**What the exercise asks:**
Pull every line from the records that has the word "konzipiert" in it.

**Extracted information:**
▽

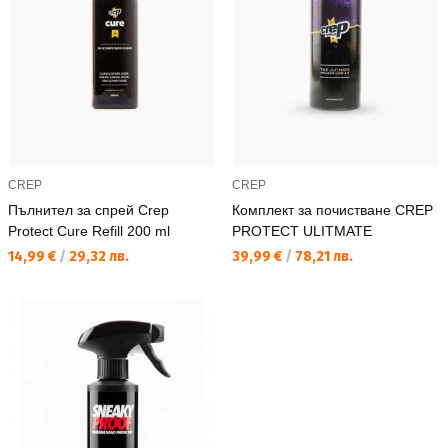
CREP
CREP
Пълнител за спрей Crep
Комплект за почистване CREP
Protect Cure Refill 200 ml
PROTECT ULITMATE
Текуща цена:
Текуща цена:
14,99 €
/
29,32 лв.
39,99 €
/
78,21 лв.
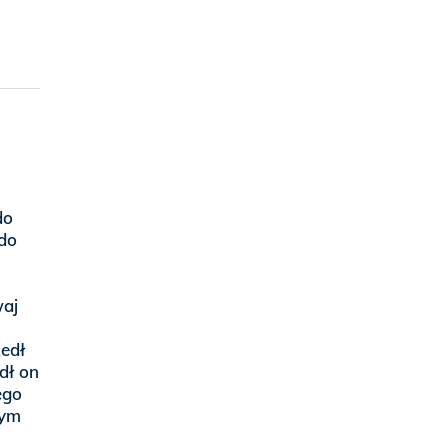
do
 do
waj
zedł
dł on
ego
nym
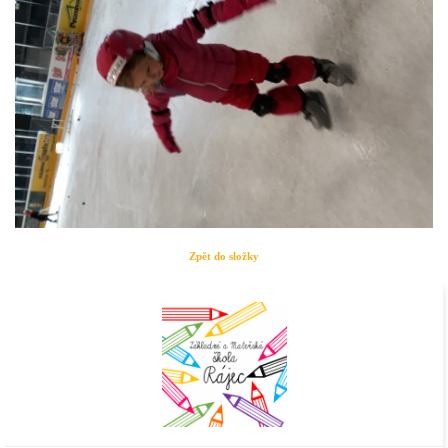
Zpět do složky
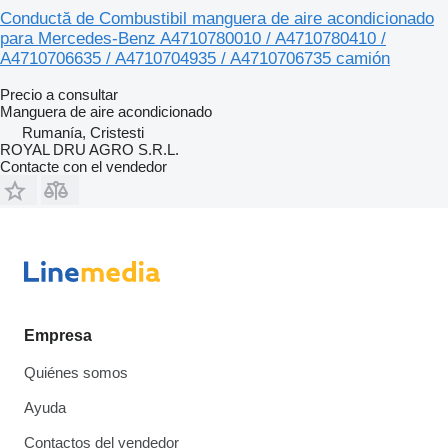
Conductă de Combustibil manguera de aire acondicionado
para Mercedes-Benz A4710780010 / A4710780410 /
A4710706635 / A4710704935 / A4710706735 camión
Precio a consultar
Manguera de aire acondicionado
Rumanía, Cristesti
ROYAL DRU AGRO S.R.L.
Contacte con el vendedor
Empresa
Quiénes somos
Ayuda
Contactos del vendedor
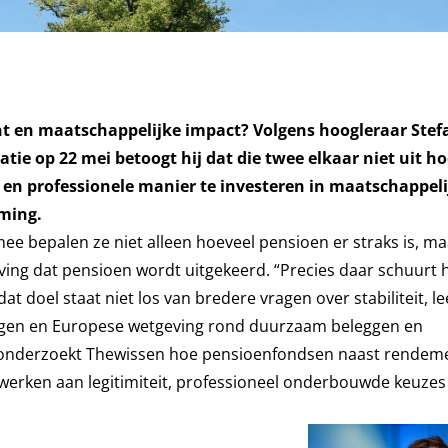
 en maatschappelijke impact? Volgens hoogleraar Stef
ratie op 22 mei betoogt hij dat die twee elkaar niet uit h
e en professionele manier te investeren in maatschappeli
rming.
e bepalen ze niet alleen hoeveel pensioen er straks is, m
ing dat pensioen wordt uitgekeerd. “Precies daar schuurt he
at doel staat niet los van bredere vragen over stabiliteit, l
ingen en Europese wetgeving rond duurzaam beleggen en
tie onderzoekt Thewissen hoe pensioenfondsen naast rendem
werken aan legitimiteit, professioneel onderbouwde keuzes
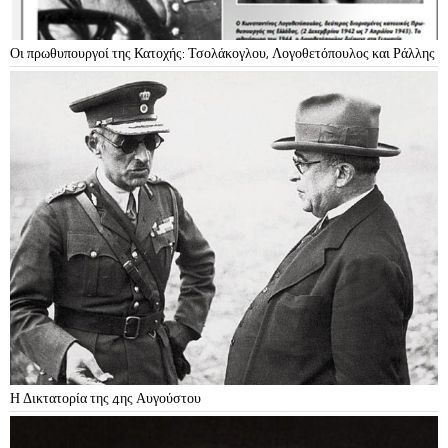
Οι πρωθυπουργοί της Κατοχής: Τσολάκογλου, Λογοθετόπουλος και Ράλλης
Η Δικτατορία της 4ης Αυγούστου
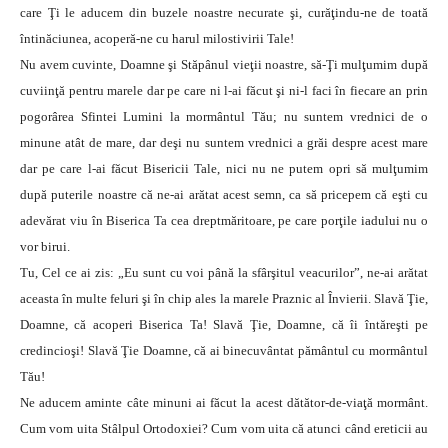
care Ţi le aducem din buzele noastre necurate şi, curăţindu-ne de toată
întinăciunea, acoperă-ne cu harul milostivirii Tale!
Nu avem cuvinte, Doamne şi Stăpânul vieţii noastre, să-Ţi mulţumim după
cuviinţă pentru marele dar pe care ni l-ai făcut şi ni-l faci în fiecare an prin
pogorârea Sfintei Lumini la mormântul Tău; nu suntem vrednici de o
minune atât de mare, dar deşi nu suntem vrednici a grăi despre acest mare
dar pe care l-ai făcut Bisericii Tale, nici nu ne putem opri să mulţumim
după puterile noastre că ne-ai arătat acest semn, ca să pricepem că eşti cu
adevărat viu în Biserica Ta cea dreptmăritoare, pe care porţile iadului nu o
vor birui.
Tu, Cel ce ai zis: „Eu sunt cu voi până la sfârşitul veacurilor”, ne-ai arătat
aceasta în multe feluri şi în chip ales la marele Praznic al Învierii. Slavă Ţie,
Doamne, că acoperi Biserica Ta! Slavă Ţie, Doamne, că îi întăreşti pe
credincioşi! Slavă Ţie Doamne, că ai binecuvântat pământul cu mormântul
Tău!
Ne aducem aminte câte minuni ai făcut la acest dătător-de-viaţă mormânt.
Cum vom uita Stâlpul Ortodoxiei? Cum vom uita că atunci când ereticii au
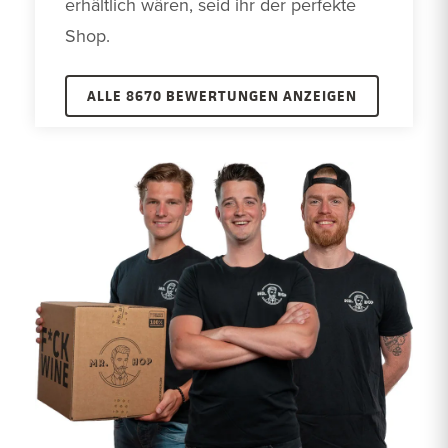
erhältlich wären, seid ihr der perfekte 
Shop.
ALLE 8670 BEWERTUNGEN ANZEIGEN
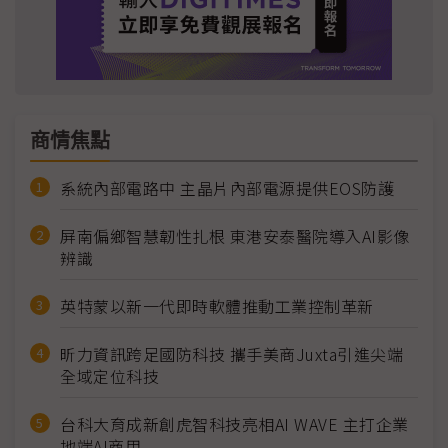
商情焦點
系統內部電路中 主晶片內部電源提供EOS防護
屏南偏鄉智慧韌性扎根 東港安泰醫院導入AI影像
辨識
英特蒙以新一代即時軟體推動工業控制革新
昕力資訊跨足國防科技 攜手美商Juxta引進尖端
全域定位科技
台科大育成新創虎智科技亮相AI WAVE 主打企業
地端AI商用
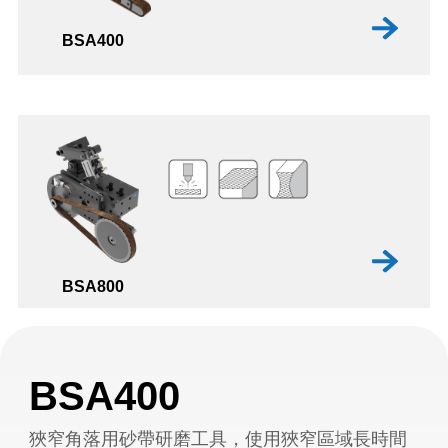
BSA400
BSA800
BSA400
狹窄角落用砂帶研磨工具，使用狹窄區域長時間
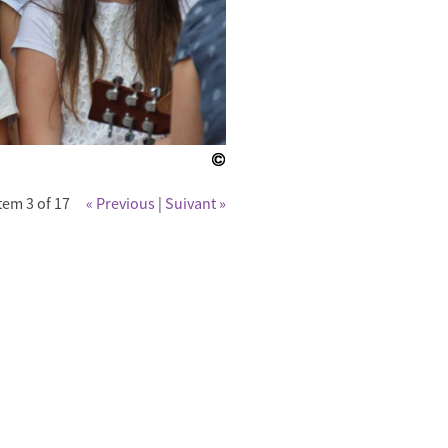
tem 3 of 17
« Previous
|
Suivant »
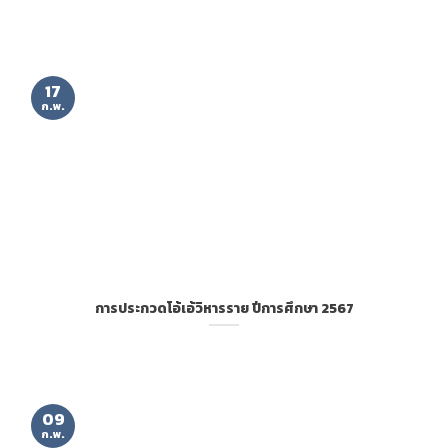
17
ก.พ.
การประกวดโอ้เอ้วิหารราย ปีการศึกษา 2567
09
ก.พ.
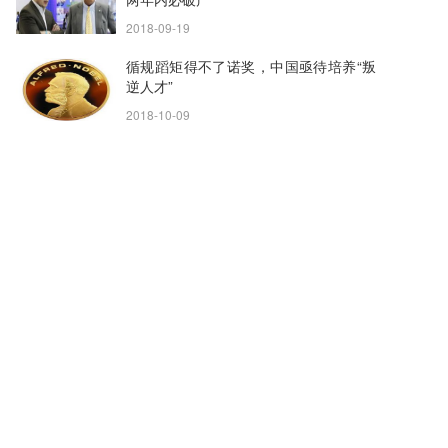
2018-09-19
循规蹈矩得不了诺奖，中国亟待培养“叛
逆人才”
2018-10-09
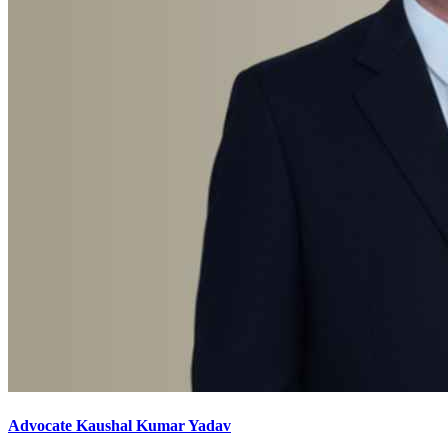
Advocate Kaushal Kumar Yadav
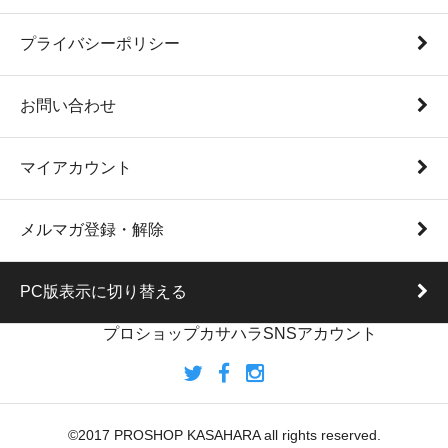
プライバシーポリシー
お問い合わせ
マイアカウント
メルマガ登録・解除
PC版表示に切り替える
プロショップカサハラSNSアカウント
©2017 PROSHOP KASAHARA all rights reserved.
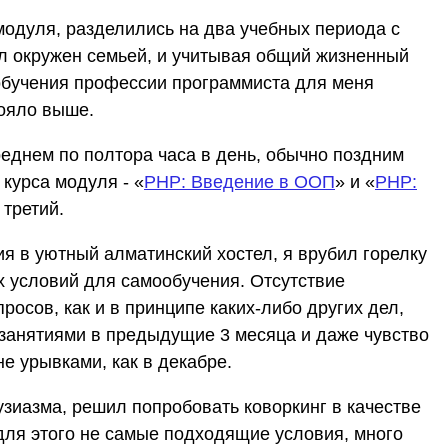
модуля, разделились на два учебных периода с
л окружен семьей, и учитывая общий жизненный
 обучения профессии программиста для меня
тояло выше.
реднем по полтора часа в день, обычно поздним
курса модуля - «
PHP: Введение в ООП
» и «
PHP:
 третий.
я в уютный алматинский хостел, я врубил горелку
х условий для самообучения. Отсутствие
осов, как и в принципе каких-либо других дел,
 занятиями в предыдущие 3 месяца и даже чувство
е урывками, как в декабре.
узиазма, решил попробовать коворкинг в качестве
 для этого не самые подходящие условия, много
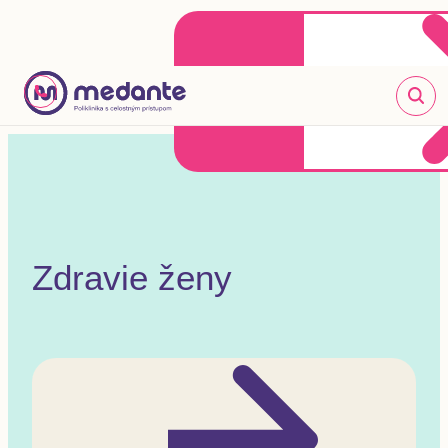
Klientske centrum
Objednať sa online
+421 2 20 302 303
Zdravie ženy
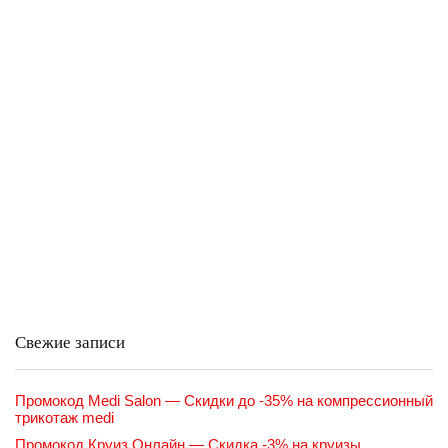
Свежие записи
Промокод Medi Salon — Скидки до -35% на компрессионный
трикотаж medi
Промокод Круиз Онлайн — Скидка -3% на круизы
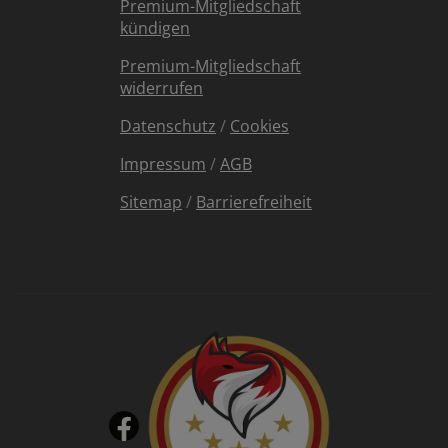
Premium-Mitgliedschaft
kündigen
Premium-Mitgliedschaft
widerrufen
Datenschutz
/
Cookies
Impressum
/
AGB
Sitemap
/
Barrierefreiheit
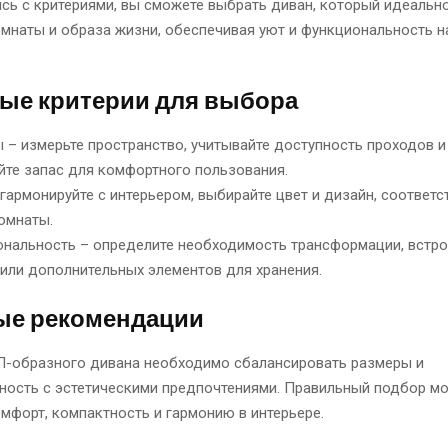
сь с критериями, вы сможете выбрать диван, который идеальн
мнаты и образа жизни, обеспечивая уют и функциональность н
ые критерии для выбора
 – измерьте пространство, учитывайте доступность проходов и
йте запас для комфортного пользования.
 гармонируйте с интерьером, выбирайте цвет и дизайн, соответ
омнаты.
нальность – определите необходимость трансформации, встр
или дополнительных элементов для хранения.
ые рекомендации
П-образного дивана необходимо сбалансировать размеры и
ность с эстетическими предпочтениями. Правильный подбор м
мфорт, компактность и гармонию в интерьере.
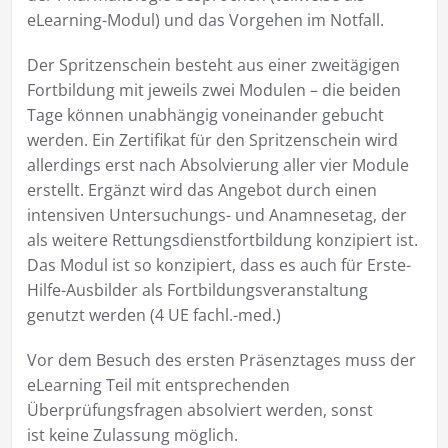
eLearning-Modul) und das Vorgehen im Notfall.
Der Spritzenschein besteht aus einer zweitägigen
Fortbildung mit jeweils zwei Modulen – die beiden
Tage können unabhängig voneinander gebucht
werden. Ein Zertifikat für den Spritzenschein wird
allerdings erst nach Absolvierung aller vier Module
erstellt. Ergänzt wird das Angebot durch einen
intensiven Untersuchungs- und Anamnesetag, der
als weitere Rettungsdienstfortbildung konzipiert ist.
Das Modul ist so konzipiert, dass es auch für Erste-
Hilfe-Ausbilder als Fortbildungsveranstaltung
genutzt werden (4 UE fachl.-med.)
Vor dem Besuch des ersten Präsenztages muss der
eLearning Teil mit entsprechenden
Überprüfungsfragen absolviert werden, sonst
ist keine Zulassung möglich.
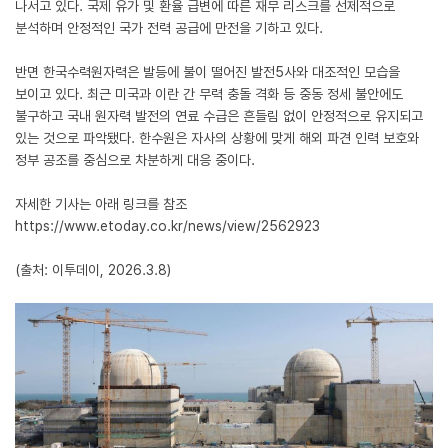
나서고 있다. 국제 유가 및 환율 급변에 따른 재무 리스크를 선제적으로
분석하며 안정적인 국가 전력 공급에 만전을 기하고 있다.
반면 한국수력원자력은 발등에 불이 떨어진 발전5사와 대조적인 모습을
보이고 있다. 최근 미국과 이란 간 무력 충돌 격화 등 중동 정세 불안에도
불구하고 국내 원자력 발전의 연료 수급은 흔들림 없이 안정적으로 유지되고
있는 것으로 파악됐다. 한수원은 자사의 상황에 맞게 해외 파견 인력 보호와
정부 공조를 중심으로 차분하게 대응 중이다.
자세한 기사는 아래 링크를 참조
https://www.etoday.co.kr/news/view/2562923
(출처: 이투데이, 2026.3.8)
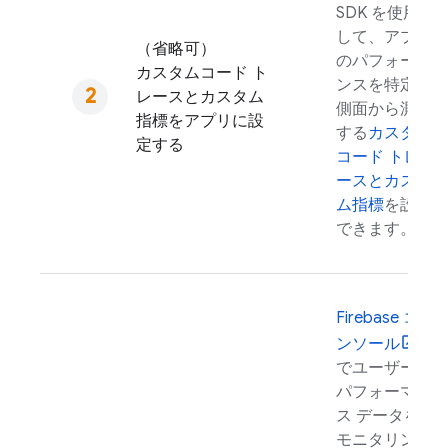
SDK を使用
して、アプリ
（省略可）
のパフォーマ
カスタムコード ト
ンスを特定の
レースとカスタム
側面から測定
指標をアプリに設
する
カスタム
定する
コード トレ
ースとカスタ
ム指標
を設定
できます。
Firebase
コ
ンソール
でユーザーの
パフォーマン
ス データを
モニタリング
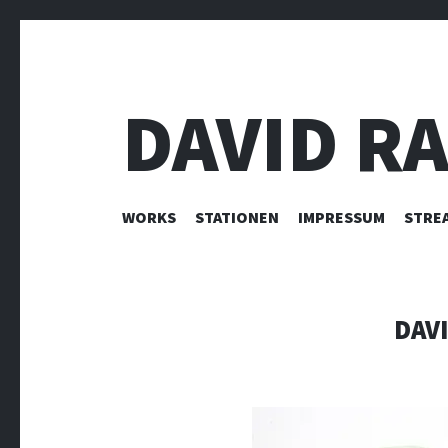
DAVID R
ZUM INHALT SPRINGEN
WORKS
STATIONEN
IMPRESSUM
STRE
DAV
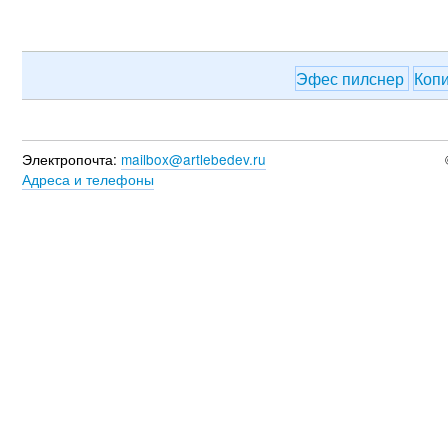
Эфес пилснер
Коп
Электропочта:
mailbox@artlebedev.ru
Адреса и телефоны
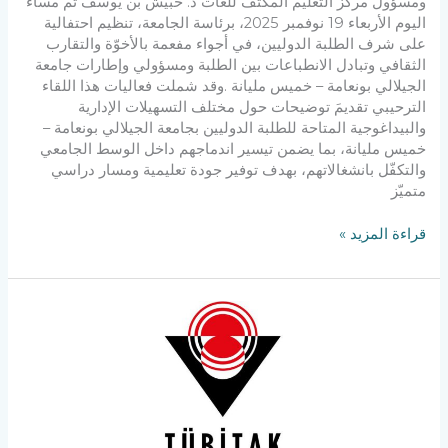
ومسؤول مركز التعليم المكثّف للّغات د. حبيش بن يوسف تمّ مساء
اليوم الأربعاء 19 نوفمبر 2025، برئاسة الجامعة، تنظيم احتفالية
على شرف الطلبة الدوليين، في أجواء مفعمة بالأخوّة والتقارب
الثقافي وتبادل الانطباعات بين الطلبة ومسؤولي وإطارات جامعة
الجيلالي بونعامة – خميس مليانة .وقد شملت فعاليات هذا اللقاء
الترحيبي تقديمَ توضيحات حول مختلف التسهيلات الإدارية
والبيداغوجية المتاحة للطلبة الدوليين بجامعة الجيلالي بونعامة –
خميس مليانة، بما يضمن تيسير اندماجهم داخل الوسط الجامعي
والتكفّل بانشغالاتهم، بهدف توفير جودة تعليمية ومسار دراسي
متميّز
قراءة المزيد »
برامج
البحث
الدولي
“2232-
أ”
و”2232-
ب”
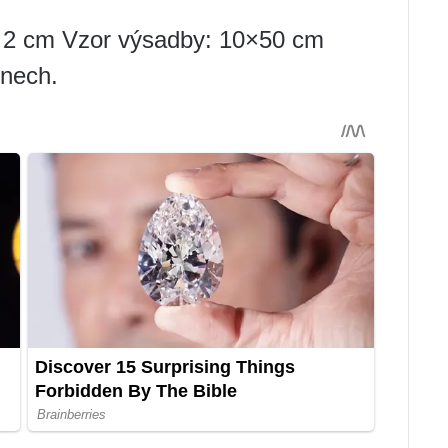
o 2 cm Vzor výsadby: 10×50 cm
dnech.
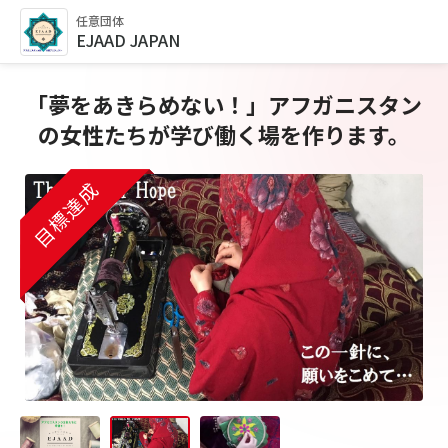
任意団体
EJAAD JAPAN
「夢をあきらめない！」アフガニスタン
の女性たちが学び働く場を作ります。
目標達成
目標達成
目標達成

△

**Response below:**
als weitere Rettungsdienstfortbildung konzipiert ist.
Das Modul ist so konzipiert, dass es auch für Erste-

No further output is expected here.